Wine does not exist by itself in nature. It’s a product created by humans using natural processes to transform the juice of the vitis vinifera. Wine is therefore a product of culture.
The Romans promoted its widespread consumption and used it as a means to establish their people in new conquered land. This custom remained in roman influenced cultures through the centuries, thus developing viticulture and winemaking in most territories around the world.
Today, wine has become a significant part of a globalized lifestyle, though maintaining a very local identity and character, which makes it unique among food products and an important vehicle of communication among people.
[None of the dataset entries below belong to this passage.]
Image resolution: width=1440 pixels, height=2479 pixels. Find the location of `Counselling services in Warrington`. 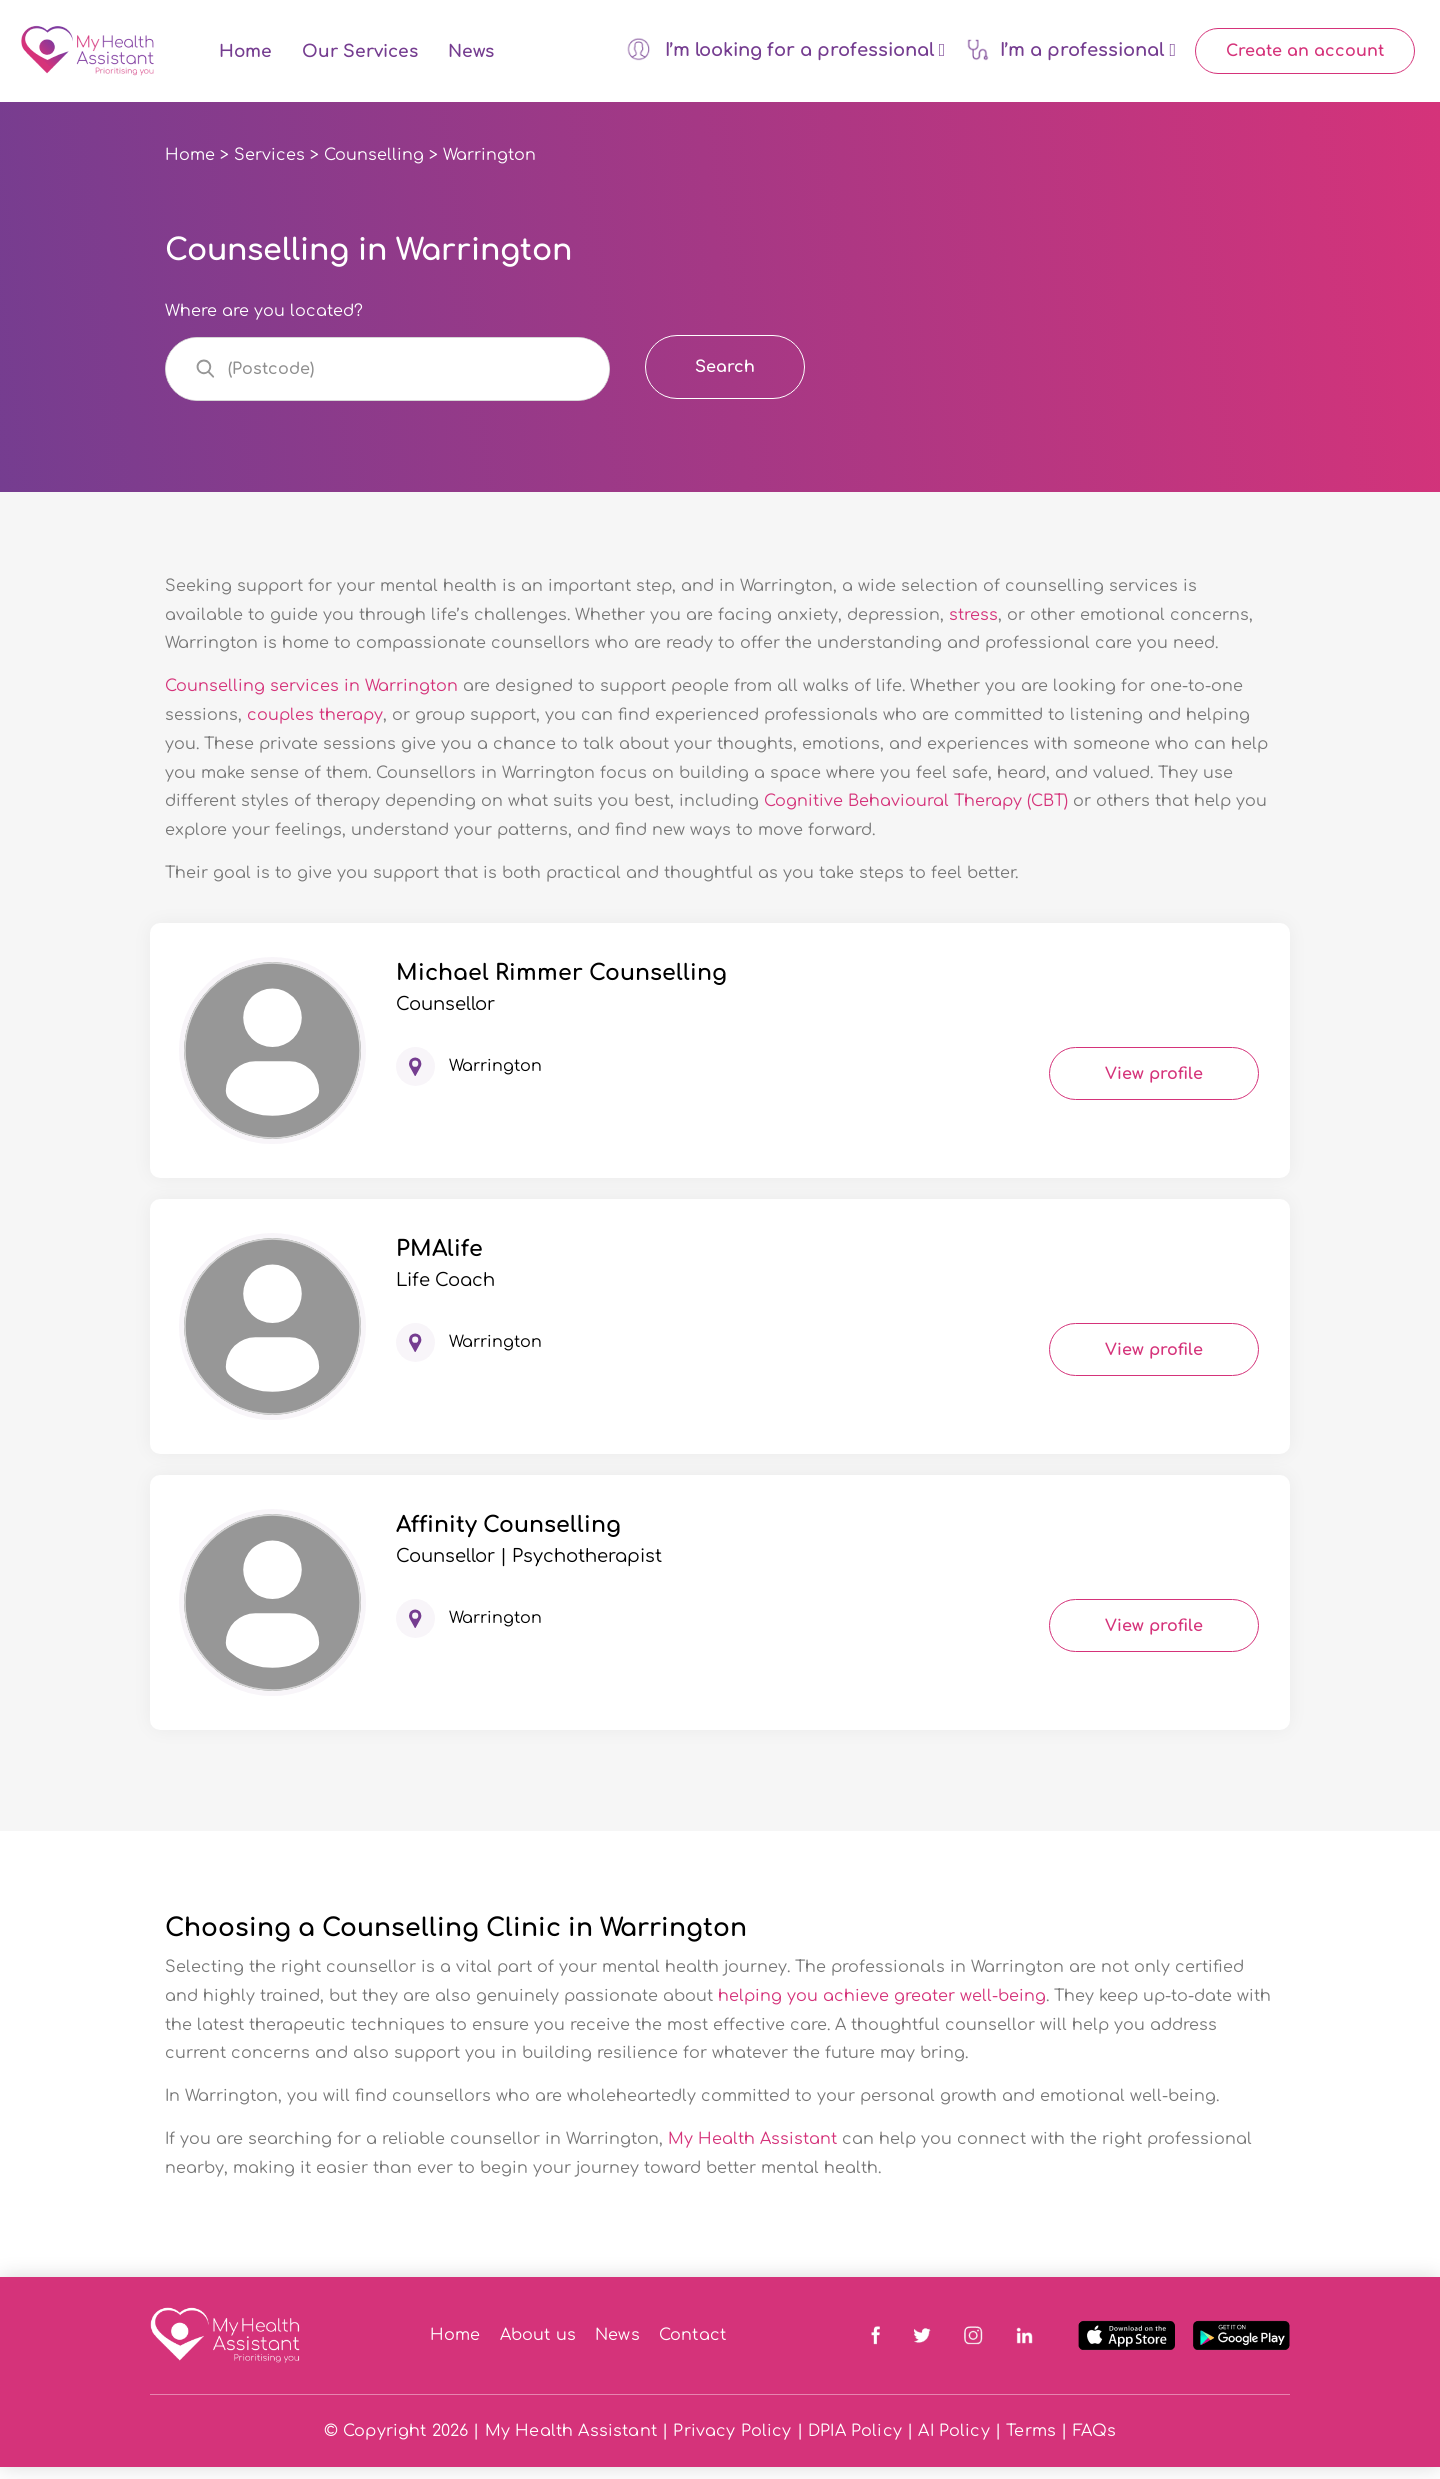

Counselling services in Warrington is located at coordinates (311, 698).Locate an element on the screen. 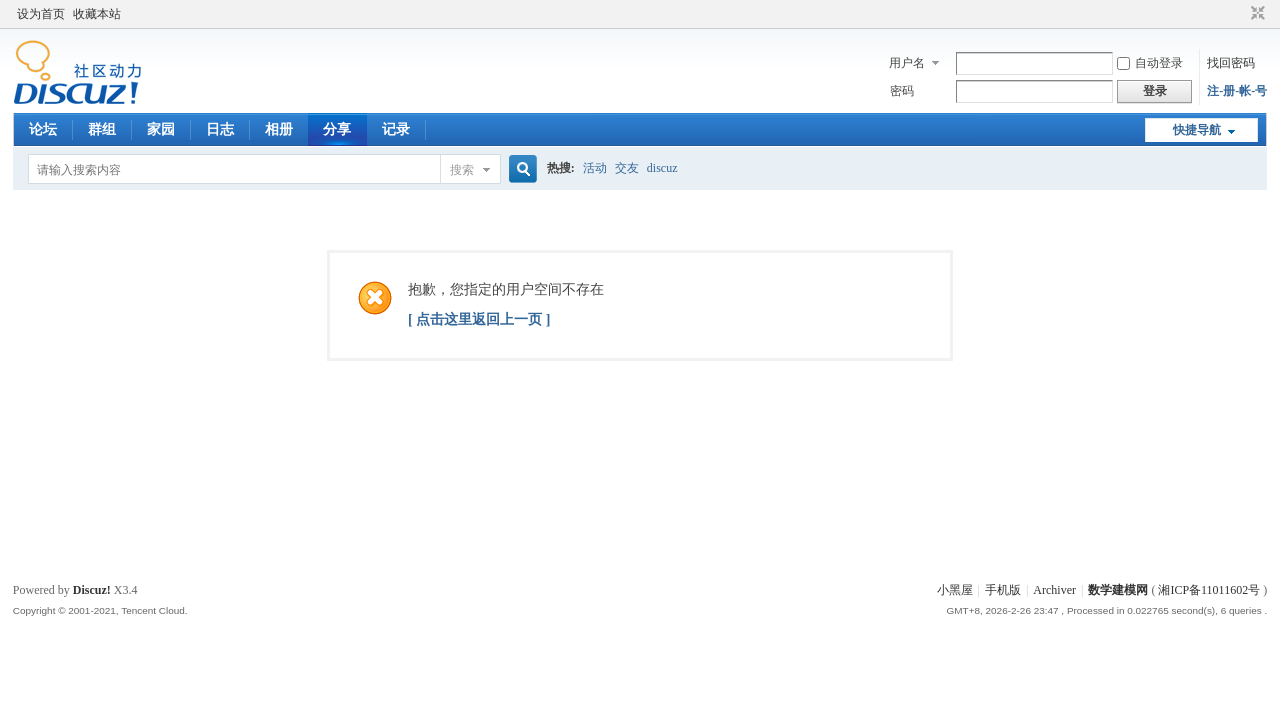 This screenshot has width=1280, height=720. 日志 is located at coordinates (220, 129).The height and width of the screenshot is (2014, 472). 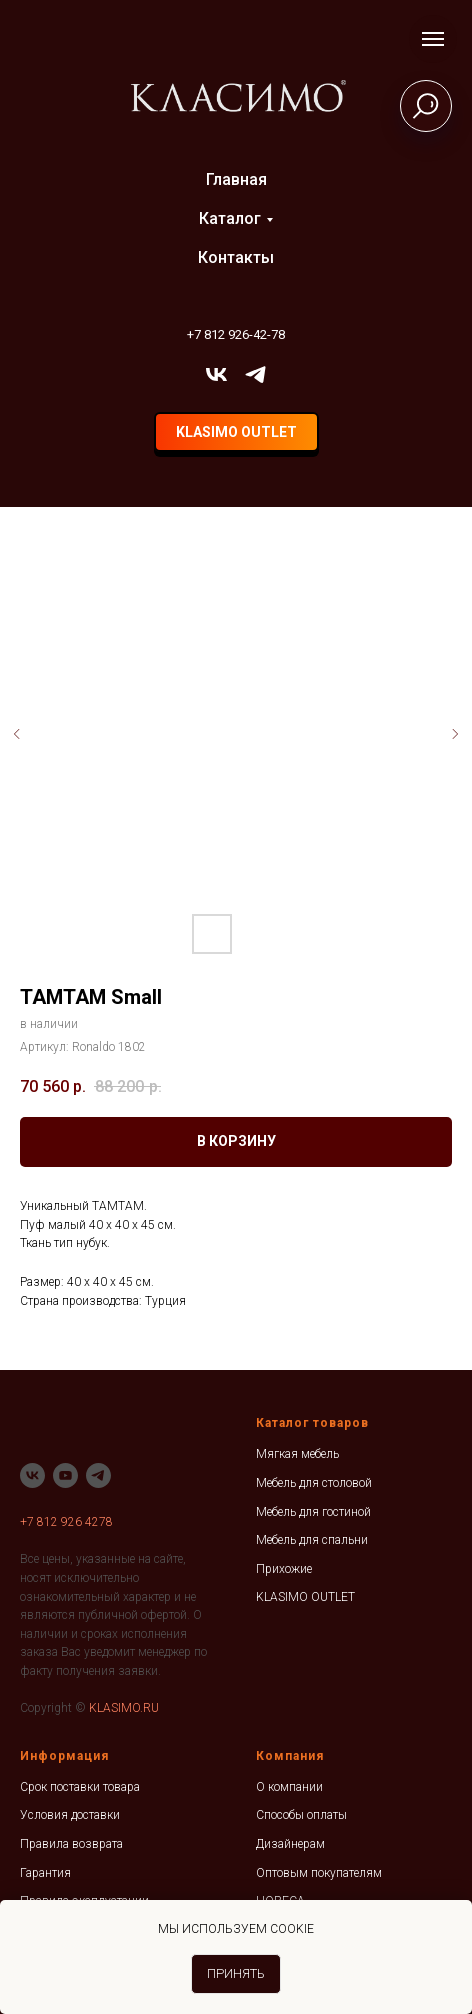 What do you see at coordinates (301, 1815) in the screenshot?
I see `Способы оплаты` at bounding box center [301, 1815].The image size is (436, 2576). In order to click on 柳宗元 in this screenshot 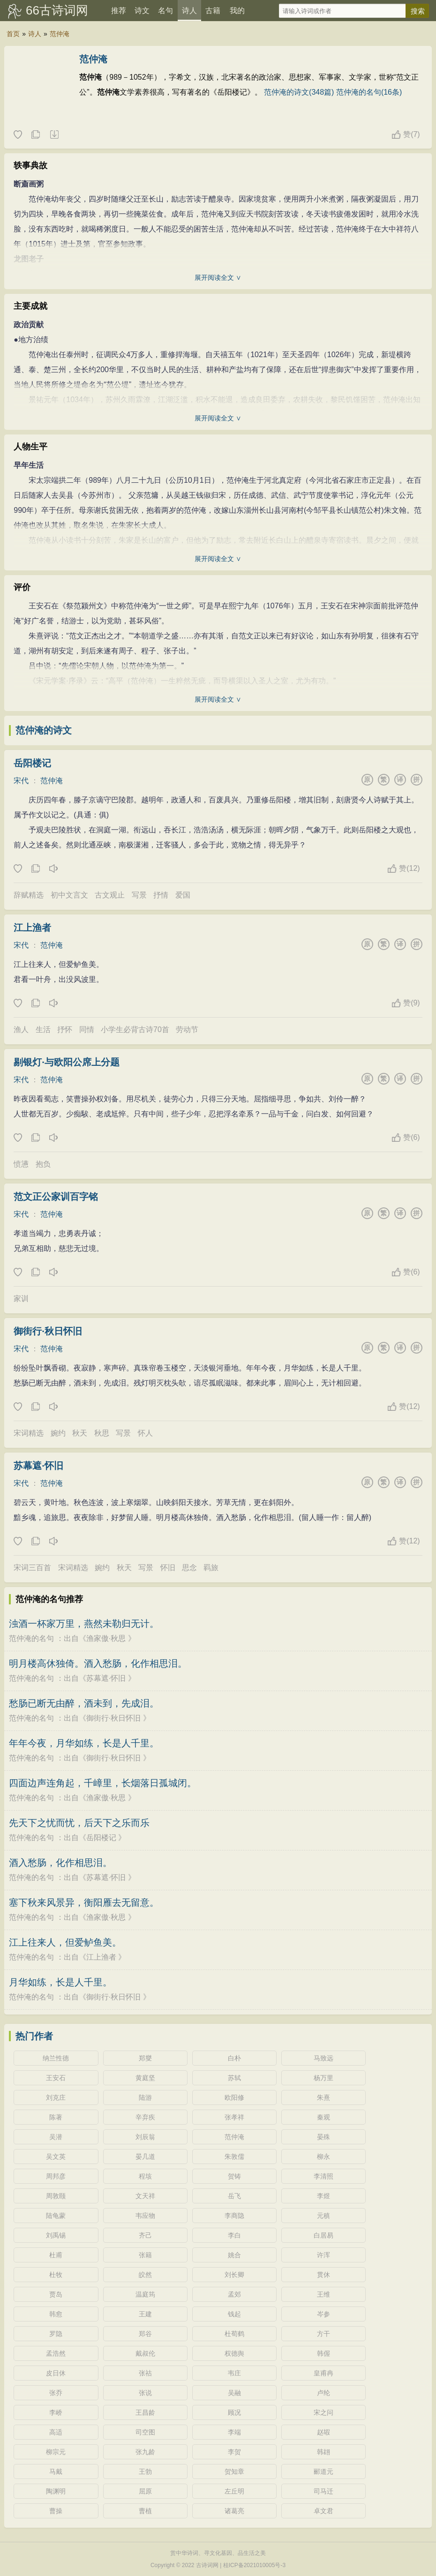, I will do `click(56, 2452)`.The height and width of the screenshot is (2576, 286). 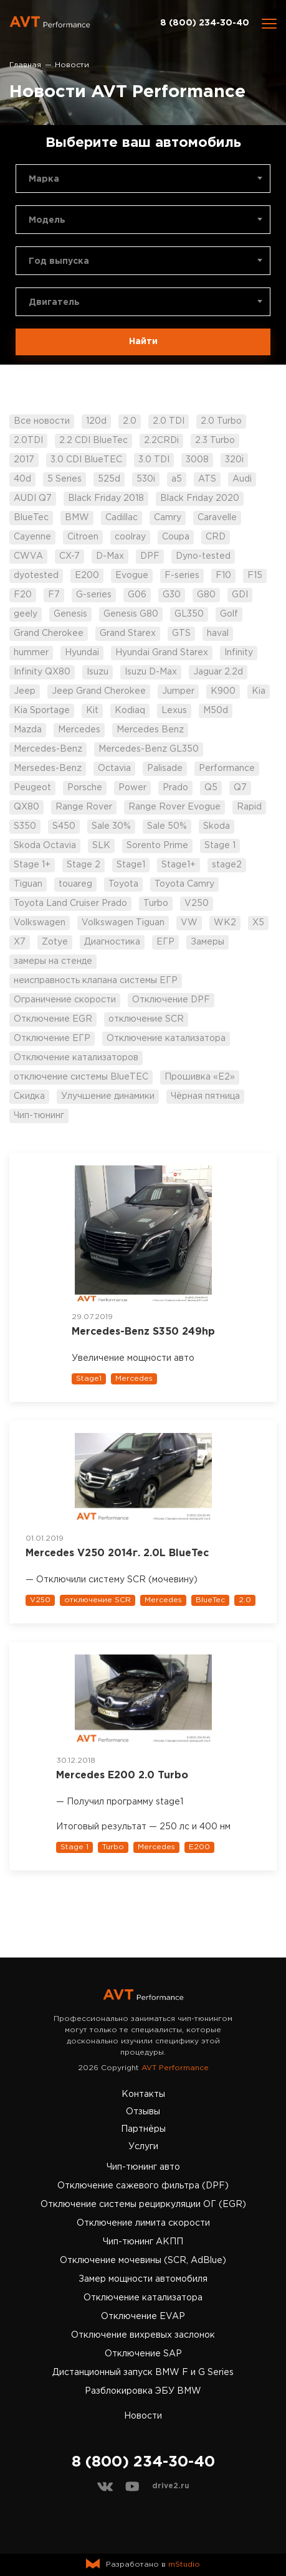 What do you see at coordinates (28, 884) in the screenshot?
I see `Tiguan` at bounding box center [28, 884].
Europeans introduced vitis vinifera in the Americas through their conquest and domination. It found its more favorable habitat in temperate regions along the mountain chains in the west of the continent, where climate shows similarities with the Mediterranean. Largely used for consumption by locals, American wine (North and South) reached global consideration and reputation only in recent decades. Necessarily, this surge was founded on the understanding and communication of the unique local character of talented areas along the Andes, where a combination of climate and geological conditions offered products that matched the quality of European wines.
Express Mendoza’s top terroirs
At Chakana we understand our mission as the quest to show the World the uniqueness of the best terroirs of Mendoza, our home place. We found Paraje Altamira and Gualtallary in Valle de Uco and Agrelo in Lujan de Cuyo to be the places where authentic Argentinian wine is best produced.
We chose to use organic and biodynamic methods for our viticulture, as we understand these are the way to minimize external inputs and chemical interventions thus preserving the local conditions and expressions at its purest. Biodynamic certification further guarantees our consumers that our wines are produced from a single vineyard with a special attention to the ecological and cosmic interactions within its environment.
The names we chose for our wines reflect the complex nature and tradition of wine in the South American continent. Chakana is the Inca name of the square cross representing the Southern Cross constellation, a symbol that encloses the Andean Cosmo vision.
Inkarri, the name of our new exclusively organic and biodynamic line of wines, refers to the post Columbian myth of the Inca king. Created by the descendants of the original Quechua people subjected by the Spanish culture (the very name already incorporates a transliteration of the Spanish word Inca Rey), this myth can be interpreted as a metaphor of the resurgence of authentic wine.
Atahualpa was an Inca king that revolted against the Spanish and was dismembered and his parts buried in different places along the Andes. According to the myth he will recompose his body and come back to make justice for his people and its land. Beyond the controversial aspects of the myth, it clearly emphasizes the strong connection between culture and landscape and the need to go back to the origins to recover one’s identity.
The symbol that we use for our Inkarri labels, the Inca Pukina symbol of integration, represents the reunion of the opposites, and was used by the Pukina people, one of the tribes that formed the Inca Empire. As such, it both conveys the story of the Inca king (the need to revive the Andean identity against globalization) and the holistic approach to agriculture that biodynamic viticulture proposes. As the Andean culture was based on a quaternary order, this symbol shows two pairs and its opposites converging at a single point (Earth), an excellent synthesis of totality expressed through diversity.
We cannot think of a better way to describe wine.